Boran UZUN

Homelab

My homelab started as an experiment and evolved into the backbone of my digital life. I use it to pull my data away from large tech companies while constantly getting reps in with Linux, Docker, and network administration. It currently runs on a hybrid two-node architecture to separate bulk storage and heavy virtualization from lightweight applications.

Physical Architecture

I use two distinct physical machines to route the workload efficiently.

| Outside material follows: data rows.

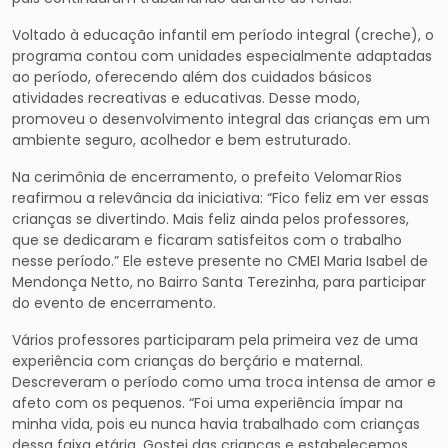
Voltado à educação infantil em período integral (creche), o
programa contou com unidades especialmente adaptadas
ao período, oferecendo além dos cuidados básicos
atividades recreativas e educativas. Desse modo,
promoveu o desenvolvimento integral das crianças em um
ambiente seguro, acolhedor e bem estruturado.
Na cerimônia de encerramento, o prefeito Velomar Rios
reafirmou a relevância da iniciativa: “Fico feliz em ver essas
crianças se divertindo. Mais feliz ainda pelos professores,
que se dedicaram e ficaram satisfeitos com o trabalho
nesse período.” Ele esteve presente no CMEI Maria Isabel de
Mendonça Netto, no Bairro Santa Terezinha, para participar
do evento de encerramento.
Vários professores participaram pela primeira vez de uma
experiência com crianças do berçário e maternal.
Descreveram o período como uma troca intensa de amor e
afeto com os pequenos. “Foi uma experiência ímpar na
minha vida, pois eu nunca havia trabalhado com crianças
dessa faixa etária. Gostei das crianças e estabelecemos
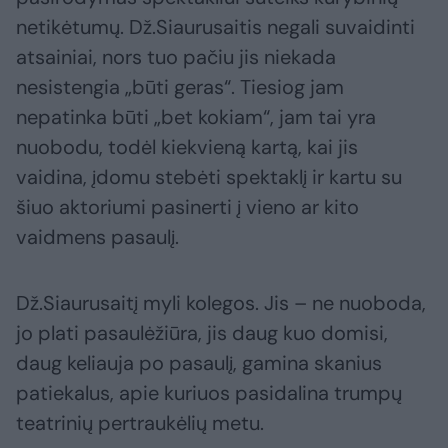
netikėtumų. Dž.Siaurusaitis negali suvaidinti
atsainiai, nors tuo pačiu jis niekada
nesistengia „būti geras“. Tiesiog jam
nepatinka būti „bet kokiam“, jam tai yra
nuobodu, todėl kiekvieną kartą, kai jis
vaidina, įdomu stebėti spektaklį ir kartu su
šiuo aktoriumi pasinerti į vieno ar kito
vaidmens pasaulį.
Dž.Siaurusaitį myli kolegos. Jis – ne nuoboda,
jo plati pasaulėžiūra, jis daug kuo domisi,
daug keliauja po pasaulį, gamina skanius
patiekalus, apie kuriuos pasidalina trumpų
teatrinių pertraukėlių metu.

GMKtec G3 Plus (Ubuntu Server)

HP EliteDesk 800 G3 (Proxmox)

WireGuard

NFS/SMB over LAN

User

TrueNAS Storage

Home Assistant

Jellyfin Media

Testing VMs/LXCs

Docker Compose Engine

LVM Storage

Tailscale

Traefik Proxy

App Services: Immich, Radarr, Mealie, etc.

Node 1: The Workhorse

I run Proxmox VE on an HP EliteDesk 800 G3. It handles TrueNAS across two 8TB hard drives, which acts as the physical vault for my media. I also keep Home Assistant, AdGuard Home, and Jellyfin here. Beyond that, it’s my sandbox. Whenever I want to test a new operating system or break an LXC container without taking down my main services, I spin it up on the EliteDesk.

Node 2: The Engine

Almost everything else runs on a GMKtec G3 Plus with Ubuntu 24.04 Server. It hosts roughly 40 Docker containers ranging from Immich and Mealie to my whole observability stack (Prometheus, Grafana, Dozzle).

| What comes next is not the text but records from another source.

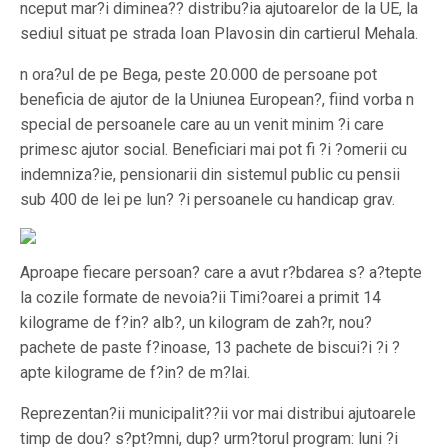
nceput mar?i diminea?? distribu?ia ajutoarelor de la UE, la
sediul situat pe strada Ioan Plavosin din cartierul Mehala.
n ora?ul de pe Bega, peste 20.000 de persoane pot
beneficia de ajutor de la Uniunea European?, fiind vorba n
special de persoanele care au un venit minim ?i care
primesc ajutor social. Beneficiari mai pot fi ?i ?omerii cu
indemniza?ie, pensionarii din sistemul public cu pensii
sub 400 de lei pe lun? ?i persoanele cu handicap grav.
Aproape fiecare persoan? care a avut r?bdarea s? a?tepte
la cozile formate de nevoia?ii Timi?oarei a primit 14
kilograme de f?in? alb?, un kilogram de zah?r, nou?
pachete de paste f?inoase, 13 pachete de biscui?i ?i ?
apte kilograme de f?in? de m?lai.
Reprezentan?ii municipalit??ii vor mai distribui ajutoarele
timp de dou? s?pt?mni, dup? urm?torul program: luni ?i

To manage disk space efficiently, I split the NVMe drive using Logical Volume Management (LVM). I created a 200GB volume strictly for generic containers, and cut out dedicated 50GB logical volumes for storage-heavy apps like Immich and Kavita so they don’t consume the root partition.

Networking and Access

I don’t port-forward or expose any services to the public internet. Everything sits securely behind a Tailscale mesh network. When I connect to my tailnet, traffic hits Traefik, which handles internal routing and HTTPS mapping locally. It’s safe, and I don’t have to worry about random bots scanning my exposed IP addresses.

Secrets and GitOps

I manage the Docker Compose configurations directly on the GMKtec. Whenever I change a compose file, I push the updates straight to GitHub for version tracking. It’s less heavy-handed than a full CI/CD pipeline, but it gets the job done perfectly.

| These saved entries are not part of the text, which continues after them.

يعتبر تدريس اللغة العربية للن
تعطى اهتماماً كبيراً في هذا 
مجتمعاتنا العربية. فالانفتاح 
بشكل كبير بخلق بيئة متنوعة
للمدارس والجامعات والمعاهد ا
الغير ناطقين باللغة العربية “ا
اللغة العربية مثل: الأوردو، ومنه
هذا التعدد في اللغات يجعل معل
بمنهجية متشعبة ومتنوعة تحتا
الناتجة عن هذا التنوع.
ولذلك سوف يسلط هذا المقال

The obvious problem is committing .env files to a public Git repository. I solved this by carrying over the encryption workflow I built for my Bachelor’s thesis. I use SOPS linked with age cryptography. A hook automatically catches any .env files before a commit and encrypts their specific values. The secrets stay safely encrypted on GitHub, but the server can transparently decrypt them locally using its private age key.